NPR recently published this article, giving readers a basic understanding of the cochlear implant and explaining the next step in cochlear implant improvements. Be sure to check out the full article to learn more and to hear simulations of different sounds through cochlear implants with and without pitch restoring software.
Lots Of Beat, Not Much Tune
A cochlear implant is designed to do one thing really well — allow users to understand speech.
“Where it is somewhat lacking is more in relating information about pitch and timbre,” says Phillips-Silver. Current implants simply leave out much of the information needed to tell the difference between notes that are close together on a keyboard or instruments that sound similar, she says.
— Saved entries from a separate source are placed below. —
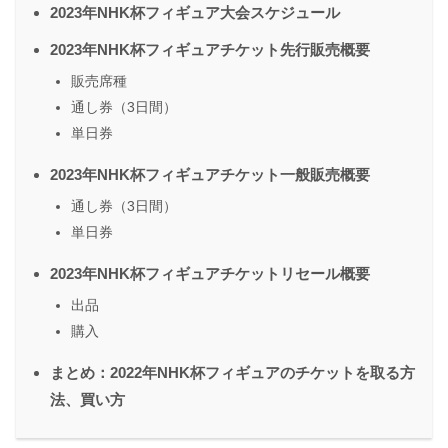
2023年NHK杯フィギュア大会スケジュール
2023年NHK杯フィギュアチケット先行販売概要
販売席種
通し券（3日間）
単日券
2023年NHK杯フィギュアチケット一般販売概要
通し券（3日間）
単日券
2023年NHK杯フィギュアチケットリセール概要
出品
購入
まとめ：2022年NHK杯フィギュアのチケットを取る方
法、買い方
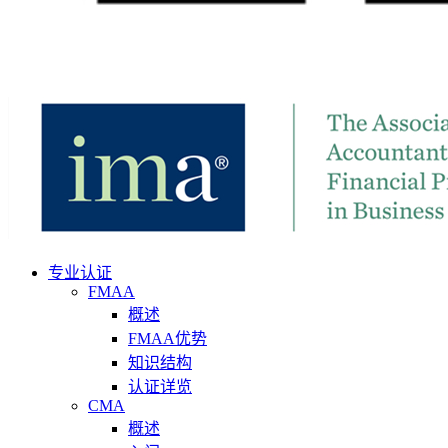
专业认证
FMAA
概述
FMAA优势
知识结构
认证详览
CMA
概述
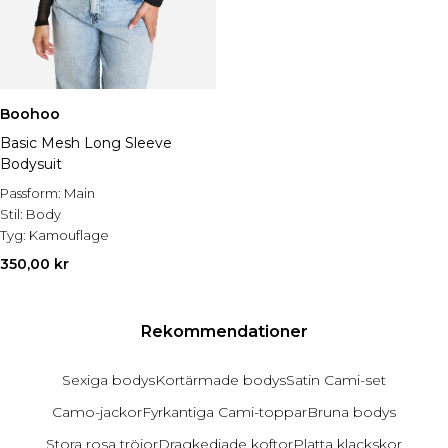
Boohoo
Basic Mesh Long Sleeve
Bodysuit
Passform:
Main
Stil:
Body
Tyg:
Kamouflage
350,00 kr
Rekommendationer
Sexiga bodys
Kortärmade bodys
Satin Cami-set
Camo-jackor
Fyrkantiga Cami-toppar
Bruna bodys
Stora rosa tröjor
Dragkedjade koftor
Platta klackskor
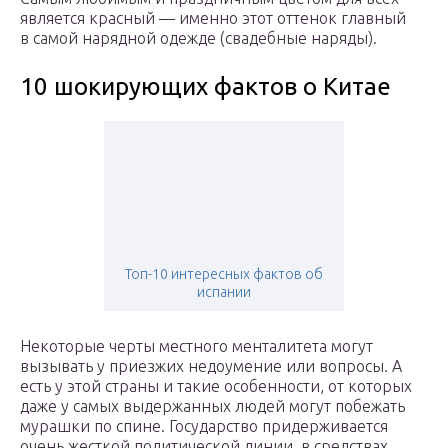
является красный — именно этот оттенок главный
в самой нарядной одежде (свадебные наряды).
10 шокирующих фактов о Китае
Топ-10 интересных фактов об
испании
Некоторые черты местного менталитета могут
вызывать у приезжих недоумение или вопросы. А
есть у этой страны и такие особенности, от которых
даже у самых выдержанных людей могут побежать
мурашки по спине. Государство придерживается
очень жесткой политической линии, в средствах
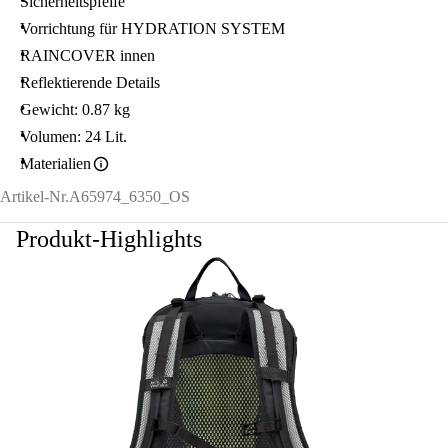
Sicherheitspfeife
Vorrichtung für HYDRATION SYSTEM
RAINCOVER innen
Reflektierende Details
Gewicht: 0.87 kg
Volumen: 24 Lit.
Materialien
Artikel-Nr.
A65974_6350_OS
Produkt-Highlights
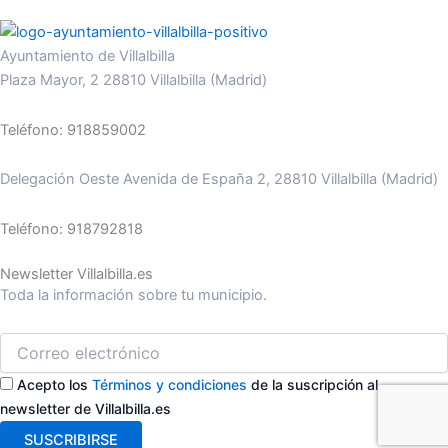
Ayuntamiento de Villalbilla
Plaza Mayor, 2 28810 Villalbilla (Madrid)
Teléfono: 918859002
Delegación Oeste Avenida de España 2, 28810 Villalbilla (Madrid)
Teléfono: 918792818
Newsletter Villalbilla.es
Toda la información sobre tu municipio.
Acepto los
Términos y condiciones
de la suscripción al
newsletter de Villalbilla.es
SUSCRIBIRSE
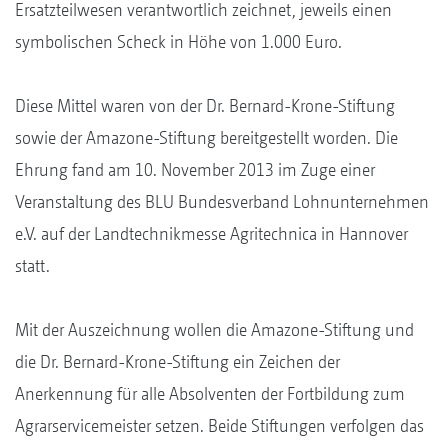
Ersatzteilwesen verantwortlich zeichnet, jeweils einen
symbolischen Scheck in Höhe von 1.000 Euro.
Diese Mittel waren von der Dr. Bernard-Krone-Stiftung
sowie der Amazone-Stiftung bereitgestellt worden. Die
Ehrung fand am 10. November 2013 im Zuge einer
Veranstaltung des BLU Bundesverband Lohnunternehmen
e.V. auf der Landtechnikmesse Agritechnica in Hannover
statt.
Mit der Auszeichnung wollen die Amazone-Stiftung und
die Dr. Bernard-Krone-Stiftung ein Zeichen der
Anerkennung für alle Absolventen der Fortbildung zum
Agrarservicemeister setzen. Beide Stiftungen verfolgen das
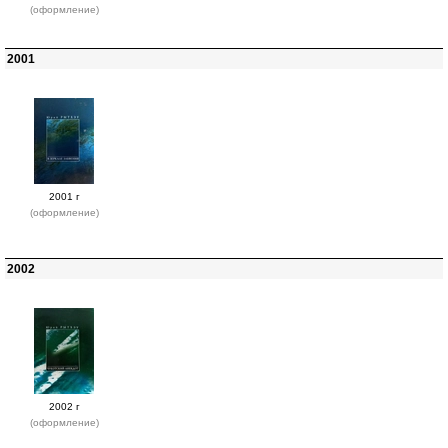
(оформление)
2001
2001 г
(оформление)
2002
2002 г
(оформление)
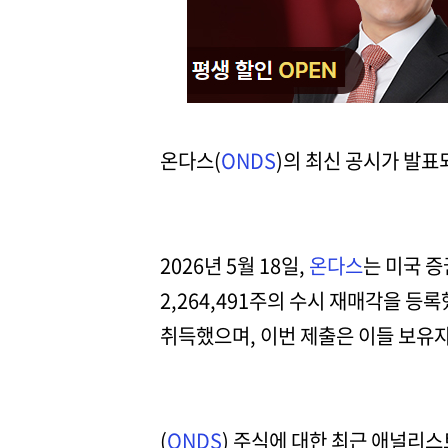
온다스(
ONDS
)의 최신 공시가 발표
2026년 5월 18일,
온다스
는 미국 
2,264,491주의 수시 재매각을 
취득했으며, 이번 제출은 이들 보유자
(
ONDS
) 주식에 대한 최근 애널리스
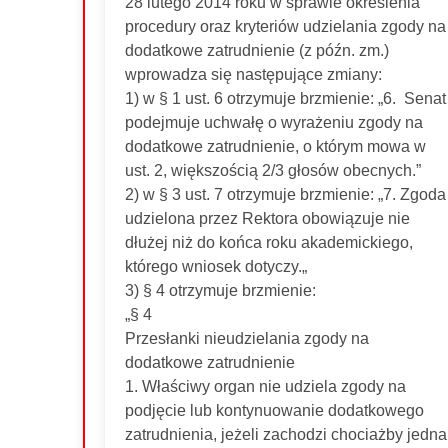
28 lutego 2014 roku w sprawie określenia
procedury oraz kryteriów udzielania zgody na
dodatkowe zatrudnienie (z późn. zm.)
wprowadza się następujące zmiany:
1) w § 1 ust. 6 otrzymuje brzmienie: „6. Senat
podejmuje uchwałę o wyrażeniu zgody na
dodatkowe zatrudnienie, o którym mowa w
ust. 2, większością 2/3 głosów obecnych.”
2) w § 3 ust. 7 otrzymuje brzmienie: „7. Zgoda
udzielona przez Rektora obowiązuje nie
dłużej niż do końca roku akademickiego,
którego wniosek dotyczy.„
3) § 4 otrzymuje brzmienie:
„§ 4
Przesłanki nieudzielania zgody na
dodatkowe zatrudnienie
1. Właściwy organ nie udziela zgody na
podjęcie lub kontynuowanie dodatkowego
zatrudnienia, jeżeli zachodzi chociażby jedna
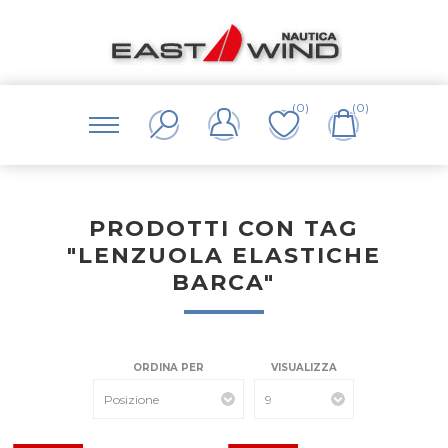
(0)
(0)
PRODOTTI CON TAG
"LENZUOLA ELASTICHE
BARCA"
ORDINA PER
VISUALIZZA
To show how this affects listening to music, Phillips-Silver did an experiment that involved people with cochlear implants listening to Suavamente, a merengue song with a strong dance beat. “There is a lot going on,” she says. “A lot of different instrument sounds, there’s a vocal line, there’s a great range of frequencies. It’s fairly intricate music.”
Even so, people with cochlear implants had no trouble moving in time with the music, Phillips-Silver says. They also kept the beat when they heard a version of the song that consisted entirely of drum tones.
But when they heard a version played on a solo piano, participants had no success keeping the beat, Phillips-Silver says, because they couldn’t rely on the bass or drums.
Better Implants For Music
It should be possible to make cochlear implants more music-friendly, says Les Atlas, a professor of electrical engineering at the University of Washington. But there’s a reason current models are so limited, he says.
“There is no easy way to encode pitch as an electrical stimulation pattern,” Atlas says. Also, it takes a lot of computing power to encode something like pitch information in real time.
As a result, even the newest cochlear implants provide very little information about pitch, Atlas says. To make his point, he plays a recording of a few piano notes, followed by a simulation of how those notes might sound through a cochlear implant. The simulated version sounds like the same note being played again and again.
So Atlas and other researchers are working on software that allows an implant to convey more information about pitch and timbre. “It explicitly looks for the tonality in the music and uses it in how things are encoded,” he says.
When he plays a simulation of the piano music as encoded by his software, changes in pitch are much more obvious. The result may not replicate music exactly, Atlas says, but it offers implant users a lot more information about musical sounds.